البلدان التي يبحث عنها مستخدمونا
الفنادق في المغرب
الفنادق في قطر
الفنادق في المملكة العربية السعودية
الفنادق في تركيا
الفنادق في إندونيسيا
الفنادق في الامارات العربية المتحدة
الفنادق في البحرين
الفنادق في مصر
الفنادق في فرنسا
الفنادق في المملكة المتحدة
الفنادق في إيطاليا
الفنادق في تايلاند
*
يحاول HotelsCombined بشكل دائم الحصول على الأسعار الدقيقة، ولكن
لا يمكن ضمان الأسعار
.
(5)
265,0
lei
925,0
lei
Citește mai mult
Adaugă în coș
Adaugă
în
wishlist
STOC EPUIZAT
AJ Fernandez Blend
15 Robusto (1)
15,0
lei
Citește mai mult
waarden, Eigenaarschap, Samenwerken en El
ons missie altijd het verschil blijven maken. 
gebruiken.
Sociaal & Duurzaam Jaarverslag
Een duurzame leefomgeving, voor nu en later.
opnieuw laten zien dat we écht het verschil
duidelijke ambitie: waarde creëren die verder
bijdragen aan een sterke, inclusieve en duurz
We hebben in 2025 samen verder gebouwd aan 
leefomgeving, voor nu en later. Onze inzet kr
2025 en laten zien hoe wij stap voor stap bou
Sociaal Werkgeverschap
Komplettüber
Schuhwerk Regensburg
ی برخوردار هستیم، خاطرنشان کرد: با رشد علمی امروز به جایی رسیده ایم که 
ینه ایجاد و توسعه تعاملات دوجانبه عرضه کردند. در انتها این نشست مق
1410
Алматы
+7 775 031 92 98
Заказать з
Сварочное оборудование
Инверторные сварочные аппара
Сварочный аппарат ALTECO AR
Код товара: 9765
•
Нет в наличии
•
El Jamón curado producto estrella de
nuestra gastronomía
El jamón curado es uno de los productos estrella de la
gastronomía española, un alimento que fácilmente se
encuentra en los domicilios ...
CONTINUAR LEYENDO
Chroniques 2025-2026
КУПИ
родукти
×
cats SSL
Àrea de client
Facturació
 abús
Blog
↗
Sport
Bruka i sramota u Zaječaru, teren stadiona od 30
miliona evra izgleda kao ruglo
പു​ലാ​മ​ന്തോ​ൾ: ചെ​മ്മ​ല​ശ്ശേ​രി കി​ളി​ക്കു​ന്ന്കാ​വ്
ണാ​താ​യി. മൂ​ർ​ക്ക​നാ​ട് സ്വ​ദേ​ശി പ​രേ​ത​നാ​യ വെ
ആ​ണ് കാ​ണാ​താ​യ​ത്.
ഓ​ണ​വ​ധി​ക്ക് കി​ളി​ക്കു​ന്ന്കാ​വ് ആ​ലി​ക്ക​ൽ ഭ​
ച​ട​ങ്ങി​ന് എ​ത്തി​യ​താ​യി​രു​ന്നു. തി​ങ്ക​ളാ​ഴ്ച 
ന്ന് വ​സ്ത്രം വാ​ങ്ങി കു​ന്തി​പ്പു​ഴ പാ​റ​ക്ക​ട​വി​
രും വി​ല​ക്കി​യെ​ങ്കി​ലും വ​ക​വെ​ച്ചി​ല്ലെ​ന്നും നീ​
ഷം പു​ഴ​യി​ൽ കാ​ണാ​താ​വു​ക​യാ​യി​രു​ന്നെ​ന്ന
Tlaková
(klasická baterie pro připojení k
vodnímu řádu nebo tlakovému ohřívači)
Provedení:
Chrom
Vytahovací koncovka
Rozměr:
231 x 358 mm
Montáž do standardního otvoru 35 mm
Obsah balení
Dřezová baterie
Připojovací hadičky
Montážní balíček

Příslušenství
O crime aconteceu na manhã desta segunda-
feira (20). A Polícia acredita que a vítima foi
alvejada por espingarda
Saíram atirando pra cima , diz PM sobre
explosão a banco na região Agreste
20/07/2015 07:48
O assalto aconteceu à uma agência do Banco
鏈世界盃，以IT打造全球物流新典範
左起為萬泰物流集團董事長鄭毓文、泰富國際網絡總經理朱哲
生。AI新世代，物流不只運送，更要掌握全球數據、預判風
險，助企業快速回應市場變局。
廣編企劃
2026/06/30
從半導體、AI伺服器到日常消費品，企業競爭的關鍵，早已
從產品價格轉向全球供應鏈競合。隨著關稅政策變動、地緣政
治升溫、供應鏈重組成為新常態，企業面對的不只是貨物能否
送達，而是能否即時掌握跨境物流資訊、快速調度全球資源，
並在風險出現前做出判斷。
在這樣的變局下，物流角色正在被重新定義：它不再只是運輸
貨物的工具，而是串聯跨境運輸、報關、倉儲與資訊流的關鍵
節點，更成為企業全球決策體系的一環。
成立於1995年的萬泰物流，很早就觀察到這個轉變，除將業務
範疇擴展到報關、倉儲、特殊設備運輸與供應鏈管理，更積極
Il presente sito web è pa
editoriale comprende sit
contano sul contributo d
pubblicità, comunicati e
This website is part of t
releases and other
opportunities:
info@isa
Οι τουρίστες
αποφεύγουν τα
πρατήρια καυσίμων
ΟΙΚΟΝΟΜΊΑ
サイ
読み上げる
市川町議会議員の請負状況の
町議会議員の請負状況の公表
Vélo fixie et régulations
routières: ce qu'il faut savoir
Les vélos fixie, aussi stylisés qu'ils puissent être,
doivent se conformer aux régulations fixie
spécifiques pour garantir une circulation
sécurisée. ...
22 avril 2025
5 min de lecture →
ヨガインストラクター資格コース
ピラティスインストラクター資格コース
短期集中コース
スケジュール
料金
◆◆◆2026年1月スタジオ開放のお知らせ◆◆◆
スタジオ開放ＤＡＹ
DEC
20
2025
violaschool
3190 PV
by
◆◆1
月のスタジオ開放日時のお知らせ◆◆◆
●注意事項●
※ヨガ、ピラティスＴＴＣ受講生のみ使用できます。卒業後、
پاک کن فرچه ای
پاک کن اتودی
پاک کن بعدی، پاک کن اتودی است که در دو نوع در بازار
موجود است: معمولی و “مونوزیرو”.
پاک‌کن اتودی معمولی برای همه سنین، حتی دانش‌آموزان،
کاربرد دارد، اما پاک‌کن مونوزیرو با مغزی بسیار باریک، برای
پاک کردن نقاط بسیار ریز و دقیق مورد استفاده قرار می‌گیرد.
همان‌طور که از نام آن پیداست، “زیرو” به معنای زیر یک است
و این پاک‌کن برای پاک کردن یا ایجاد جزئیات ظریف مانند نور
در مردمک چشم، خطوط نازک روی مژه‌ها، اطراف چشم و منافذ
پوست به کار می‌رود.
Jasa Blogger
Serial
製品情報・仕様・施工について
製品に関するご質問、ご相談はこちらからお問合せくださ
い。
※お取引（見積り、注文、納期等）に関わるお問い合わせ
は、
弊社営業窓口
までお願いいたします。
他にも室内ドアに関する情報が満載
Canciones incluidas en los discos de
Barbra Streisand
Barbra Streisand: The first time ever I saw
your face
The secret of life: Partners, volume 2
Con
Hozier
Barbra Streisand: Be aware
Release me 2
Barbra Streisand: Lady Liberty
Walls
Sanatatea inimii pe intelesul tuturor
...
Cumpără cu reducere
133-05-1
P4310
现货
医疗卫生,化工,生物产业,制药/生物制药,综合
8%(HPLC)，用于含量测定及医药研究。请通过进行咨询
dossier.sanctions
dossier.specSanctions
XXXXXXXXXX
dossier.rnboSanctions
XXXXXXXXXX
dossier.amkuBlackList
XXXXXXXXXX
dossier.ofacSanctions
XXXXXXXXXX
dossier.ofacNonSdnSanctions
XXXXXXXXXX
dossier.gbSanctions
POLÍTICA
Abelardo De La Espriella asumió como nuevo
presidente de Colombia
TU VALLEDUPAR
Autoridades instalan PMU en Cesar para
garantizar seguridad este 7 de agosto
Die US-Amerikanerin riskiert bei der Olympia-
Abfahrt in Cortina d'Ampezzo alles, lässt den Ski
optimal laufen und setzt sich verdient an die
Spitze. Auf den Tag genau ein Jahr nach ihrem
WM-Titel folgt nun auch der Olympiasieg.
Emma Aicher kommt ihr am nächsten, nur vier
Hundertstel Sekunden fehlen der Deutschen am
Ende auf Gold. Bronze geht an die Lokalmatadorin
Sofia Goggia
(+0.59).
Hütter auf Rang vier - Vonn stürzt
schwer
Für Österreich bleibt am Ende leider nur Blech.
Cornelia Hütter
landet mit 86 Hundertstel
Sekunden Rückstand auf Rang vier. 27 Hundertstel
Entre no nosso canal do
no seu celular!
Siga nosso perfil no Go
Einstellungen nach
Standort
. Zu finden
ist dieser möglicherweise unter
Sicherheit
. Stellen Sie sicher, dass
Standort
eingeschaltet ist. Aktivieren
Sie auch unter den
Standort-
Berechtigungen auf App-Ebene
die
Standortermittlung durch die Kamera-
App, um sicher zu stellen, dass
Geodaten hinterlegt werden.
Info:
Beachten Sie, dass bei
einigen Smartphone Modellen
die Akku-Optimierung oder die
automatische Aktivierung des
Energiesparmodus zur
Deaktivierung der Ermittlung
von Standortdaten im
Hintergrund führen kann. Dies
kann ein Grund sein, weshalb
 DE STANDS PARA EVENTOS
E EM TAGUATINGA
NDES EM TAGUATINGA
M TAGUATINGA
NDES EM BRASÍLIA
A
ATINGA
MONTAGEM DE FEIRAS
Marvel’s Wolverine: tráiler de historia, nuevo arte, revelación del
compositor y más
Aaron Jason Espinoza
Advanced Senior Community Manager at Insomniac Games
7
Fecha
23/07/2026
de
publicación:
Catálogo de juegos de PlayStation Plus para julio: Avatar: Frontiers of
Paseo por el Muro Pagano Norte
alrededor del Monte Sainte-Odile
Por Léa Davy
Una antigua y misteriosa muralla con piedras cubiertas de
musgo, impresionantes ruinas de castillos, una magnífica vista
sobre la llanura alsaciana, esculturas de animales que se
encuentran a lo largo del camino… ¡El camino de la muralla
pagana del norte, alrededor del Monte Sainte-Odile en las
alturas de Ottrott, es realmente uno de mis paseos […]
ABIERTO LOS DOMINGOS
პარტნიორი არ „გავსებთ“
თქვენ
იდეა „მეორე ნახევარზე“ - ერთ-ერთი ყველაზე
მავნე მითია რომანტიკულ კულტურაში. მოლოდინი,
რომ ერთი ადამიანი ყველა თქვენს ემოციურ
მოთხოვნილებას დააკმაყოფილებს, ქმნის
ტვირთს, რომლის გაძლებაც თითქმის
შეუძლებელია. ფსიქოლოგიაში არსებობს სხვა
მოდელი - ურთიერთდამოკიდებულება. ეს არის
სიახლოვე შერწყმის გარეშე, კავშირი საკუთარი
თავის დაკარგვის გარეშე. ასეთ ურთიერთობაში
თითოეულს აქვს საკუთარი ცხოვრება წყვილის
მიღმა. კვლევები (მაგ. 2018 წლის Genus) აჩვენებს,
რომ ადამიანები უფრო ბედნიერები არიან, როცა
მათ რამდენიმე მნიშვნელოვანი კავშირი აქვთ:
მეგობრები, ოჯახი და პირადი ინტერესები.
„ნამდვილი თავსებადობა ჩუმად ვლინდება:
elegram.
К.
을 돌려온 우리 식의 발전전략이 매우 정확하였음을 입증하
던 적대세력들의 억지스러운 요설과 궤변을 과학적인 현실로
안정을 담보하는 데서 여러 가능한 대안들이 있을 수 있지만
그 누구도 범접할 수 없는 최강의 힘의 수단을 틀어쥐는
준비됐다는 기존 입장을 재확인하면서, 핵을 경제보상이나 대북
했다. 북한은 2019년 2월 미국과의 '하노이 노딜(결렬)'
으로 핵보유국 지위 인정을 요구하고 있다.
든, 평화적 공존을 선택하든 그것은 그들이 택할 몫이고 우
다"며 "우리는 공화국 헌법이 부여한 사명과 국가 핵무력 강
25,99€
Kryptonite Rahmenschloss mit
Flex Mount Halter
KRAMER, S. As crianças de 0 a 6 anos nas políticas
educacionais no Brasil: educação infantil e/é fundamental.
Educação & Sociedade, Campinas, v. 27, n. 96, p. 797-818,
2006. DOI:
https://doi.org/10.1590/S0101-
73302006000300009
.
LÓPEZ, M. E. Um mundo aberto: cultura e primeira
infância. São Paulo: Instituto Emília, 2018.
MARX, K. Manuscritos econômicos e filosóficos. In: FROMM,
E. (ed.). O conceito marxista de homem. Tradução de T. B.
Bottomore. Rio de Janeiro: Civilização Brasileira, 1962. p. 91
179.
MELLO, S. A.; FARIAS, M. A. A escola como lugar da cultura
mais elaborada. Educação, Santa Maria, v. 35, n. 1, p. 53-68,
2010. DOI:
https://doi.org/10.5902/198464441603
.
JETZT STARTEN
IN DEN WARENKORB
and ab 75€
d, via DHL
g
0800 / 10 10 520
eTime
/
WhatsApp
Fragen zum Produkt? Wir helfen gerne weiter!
★ ★ ★ ★ ★ ★ ★
Problem description: Please print the records above exactly from their first line. End with the line containing "nuestra gastronomía", and include it.

Written response:
البلدان التي يبحث عنها مستخدمونا
الفنادق في المغرب
الفنادق في قطر
الفنادق في المملكة العربية السعودية
الفنادق في تركيا
الفنادق في إندونيسيا
الفنادق في الامارات العربية المتحدة
الفنادق في البحرين
الفنادق في مصر
الفنادق في فرنسا
الفنادق في المملكة المتحدة
الفنادق في إيطاليا
الفنادق في تايلاند
*
يحاول HotelsCombined بشكل دائم الحصول على الأسعار الدقيقة، ولكن
لا يمكن ضمان الأسعار
.
(5)
265,0
lei
925,0
lei
Citește mai mult
Adaugă în coș
Adaugă
în
wishlist
STOC EPUIZAT
AJ Fernandez Blend
15 Robusto (1)
15,0
lei
Citește mai mult
waarden, Eigenaarschap, Samenwerken en El
ons missie altijd het verschil blijven maken. 
gebruiken.
Sociaal & Duurzaam Jaarverslag
Een duurzame leefomgeving, voor nu en later.
opnieuw laten zien dat we écht het verschil
duidelijke ambitie: waarde creëren die verder
bijdragen aan een sterke, inclusieve en duurz
We hebben in 2025 samen verder gebouwd aan 
leefomgeving, voor nu en later. Onze inzet kr
2025 en laten zien hoe wij stap voor stap bou
Sociaal Werkgeverschap
Komplettüber
Schuhwerk Regensburg
ی برخوردار هستیم، خاطرنشان کرد: با رشد علمی امروز به جایی رسیده ایم که 
ینه ایجاد و توسعه تعاملات دوجانبه عرضه کردند. در انتها این نشست مق
1410
Алматы
+7 775 031 92 98
Заказать з
Сварочное оборудование
Инверторные сварочные аппара
Сварочный аппарат ALTECO AR
Код товара: 9765
•
Нет в наличии
•
El Jamón curado producto estrella de
nuestra gastronomía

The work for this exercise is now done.